Strauss and Sibelius essentially ignored it, taking the alternative view that there was more to be said in the old style. Both had, by then, developed deeply personal approaches, which they continued to pursue, and since both were revered symbols of their countries’ musical souls, by the time Modernism took hold, no one was going to force them in musical directions that didn’t interest them.

Prokofiev, on the other hand, working in Russia around the time of the Revolution, when upheaval was the norm, was taken with the innovations of his compatriot Igor Stravinsky and began working toward the steely sound that we identify with him now.

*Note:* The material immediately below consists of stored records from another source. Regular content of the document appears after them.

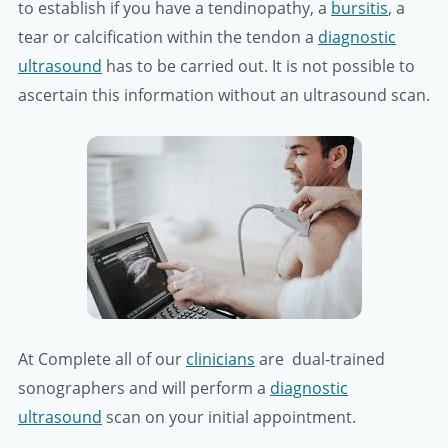
to establish if you have a tendinopathy, a
bursitis
, a
tear or calcification within the tendon a
diagnostic
ultrasound
has to be carried out. It is not possible to
ascertain this information without an ultrasound scan.
At Complete all of our
clinicians
are dual-trained
sonographers and will perform a
diagnostic
ultrasound
scan on your initial appointment.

He is not yet there in the Violin Concerto No. 1 (Op. 19), the work on Sunday’s program, but you can hear him taking steps in that direction. Moody and the orchestra were joined for the Prokofiev by violinist Benjamin Beilman. At 26, Beilman is already a highly regarded interpreter, for reasons evident from the moment he played Prokofiev’s smoothly chiseled opening line. Beilman’s sound in the long opening movement was consistently velvety and focused, even in music that veers toward angularity near the end.

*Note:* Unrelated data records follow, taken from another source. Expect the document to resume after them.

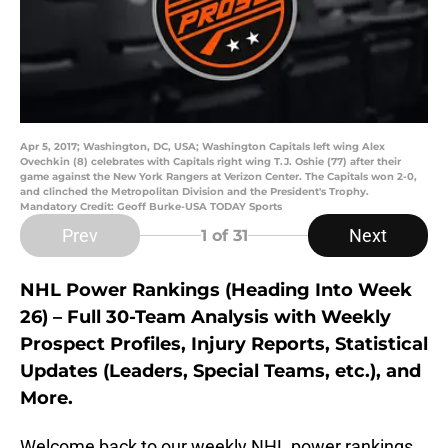
Apr 5, 2017; Washington, DC, USA; Washington Capitals left wing Alex
Ovechkin (8) celebrates with Capitals right wing T.J. Oshie (77) after their
game against the New York Rangers at Verizon Center. The Capitals won 2-0,
and clinched the Metropolitan Division and the President's Trophy.
Mandatory Credit: Geoff Burke-USA TODAY Sports
Prev
Next
1
of 31
NHL Power Rankings (Heading Into Week
26) – Full 30-Team Analysis with Weekly
Prospect Profiles, Injury Reports, Statistical
Updates (Leaders, Special Teams, etc.), and
More.
Welcome back to our weekly NHL power rankings.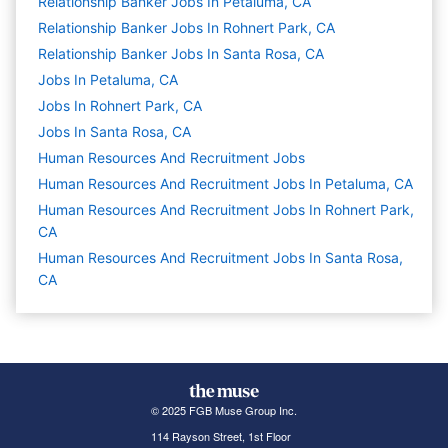
Relationship Banker Jobs In Petaluma, CA
Relationship Banker Jobs In Rohnert Park, CA
Relationship Banker Jobs In Santa Rosa, CA
Jobs In Petaluma, CA
Jobs In Rohnert Park, CA
Jobs In Santa Rosa, CA
Human Resources And Recruitment
Jobs
Human Resources And Recruitment Jobs In Petaluma, CA
Human Resources And Recruitment Jobs In Rohnert Park,
CA
Human Resources And Recruitment Jobs In Santa Rosa,
CA
© 2025 FGB Muse Group Inc.
114 Rayson Street, 1st Floor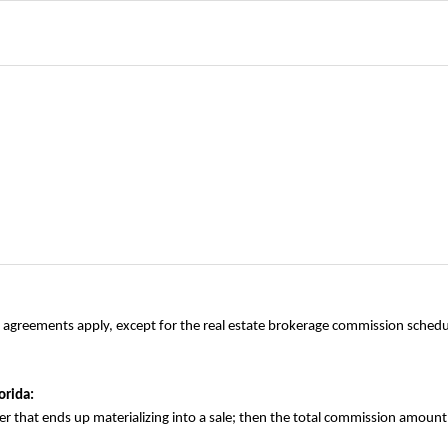
le agreements apply, except for the real estate brokerage commission sched
orida:
offer that ends up materializing into a sale; then the total commission amoun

Some players endow these passages with greater astringency than Beilman brought to it, but Beilman clearly sees the concerto as a work conceived before Prokofiev had developed his acidic edge. You could argue the point, but Beilman made a strong case for that view, and adhered to it even in the speedily virtuosic Scherzo, where he briefly abandoned the velvet sound for a throatier tone, only to return to (and even expand upon) a warm, sweetly rounded sound in the dreamlike finale.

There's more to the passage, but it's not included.